HEALTH-VIRUS-UN-CHILDREN

Generation threatened as pandemic sets back childhood development: UNICEF

NEW YORK, March 11, 2021 (BSS/AFP) – Closed schools, surging poverty,
forced marriages and depression — after a year of the pandemic, indicators
measuring child and adolescent development have all regressed, a setback that
heralds lasting stigma for an entire generation, UNICEF warned Thursday.

“The number of children who are hungry, isolated, abused, anxious, living
in poverty and forced into marriage has increased,” Henrietta Fore, executive
director of the United Nations International Children’s Emergency Fund, said
in a statement released exactly one year since the World Health Organization
classified Covid-19 as a pandemic.

“Their access to education, socialization and essential services including
health, nutrition and protection has decreased. The signs that children will
bear the scars of the pandemic for years to come are unmistakable,” Fore said
in the statement.

Faced with such “devastating” effects, Fore urged for children to be
placed “at the heart of recovery efforts,” particularly by “prioritizing
schools in reopening plans.”

UNICEF cited a series of worrying figures in support of Fore’s words.

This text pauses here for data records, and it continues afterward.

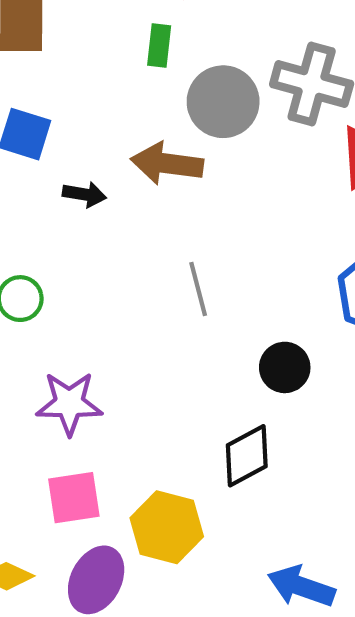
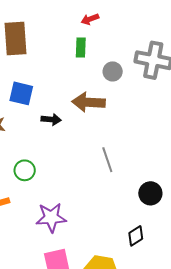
gray circle: (223, 102) -> (113, 71), size x0.6
black diamond: (247, 456) -> (136, 236), size x0.7

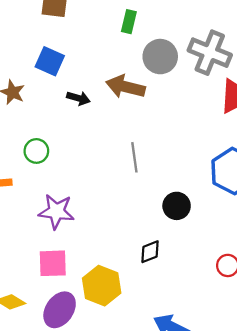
gray circle: (113, 71) -> (160, 57), size x1.5

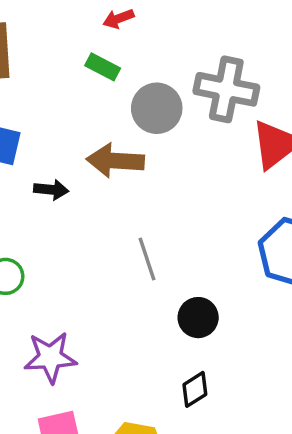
green rectangle: (129, 22) -> (103, 67), turned -65
black circle: (177, 206) -> (198, 318), moved

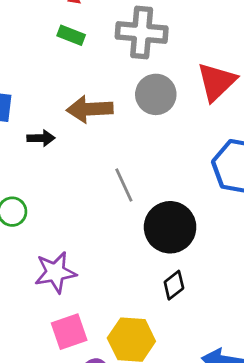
gray cross: (226, 89) -> (142, 32), moved
gray circle: (157, 108) -> (156, 94), moved
black circle: (198, 318) -> (170, 227), size x1.6

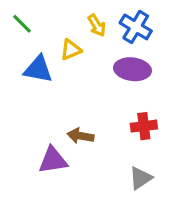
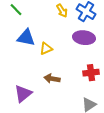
yellow triangle: (71, 50) -> (46, 49), moved
purple triangle: (53, 160) -> (23, 94), moved, turned -30

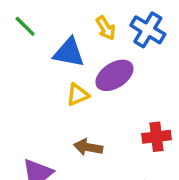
blue triangle: (26, 38) -> (69, 53), moved
purple ellipse: (84, 38) -> (114, 75), moved, turned -40

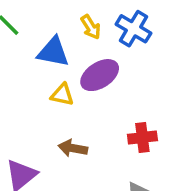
yellow triangle: (78, 95) -> (62, 95), turned 35

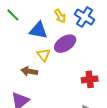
yellow triangle: (62, 95) -> (44, 55), turned 40
brown arrow: (73, 148) -> (29, 71), moved

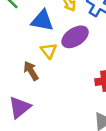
brown arrow: (29, 71) -> (31, 71), turned 49

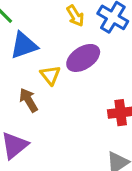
blue triangle: (42, 20) -> (24, 45), moved, turned -30

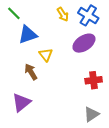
purple ellipse: (83, 58) -> (84, 43), moved

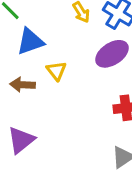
brown arrow: (31, 72) -> (23, 85), moved, turned -56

While the pandemic has taken a heavy toll on the elderly, children and
adolescents under 20 make up 13 percent of the 71 million coronavirus cases
reported in the 107 countries that provided age-specific data.

In developing countries, projections show a 15 percent increase in child
poverty.

Six to seven million more children could suffer from malnourishment in
2020, an increase of 14 percent that could translate to more than 10,000
additional deaths per month, mainly in sub-Saharan Africa and South Asia.

For 168 million students around the world, schools have been closed for
nearly a year. A third of those students do not have access to online
education.

As a result of the shuttered schools and worsening economic situation, the
pandemic could also lead to the marriage of 10 million children by 2030,
adding to the 100 million girls already considered at risk of marriage by
then.

At least one in seven children or adolescents has spent the majority of
the past year under lockdown orders, increasing anxiety, depression and
isolation.

The coronavirus has also led to the suspension of vaccination campaigns
against other diseases — starting with measles — in 26 countries,
increasing threats to the health of non-immunized people.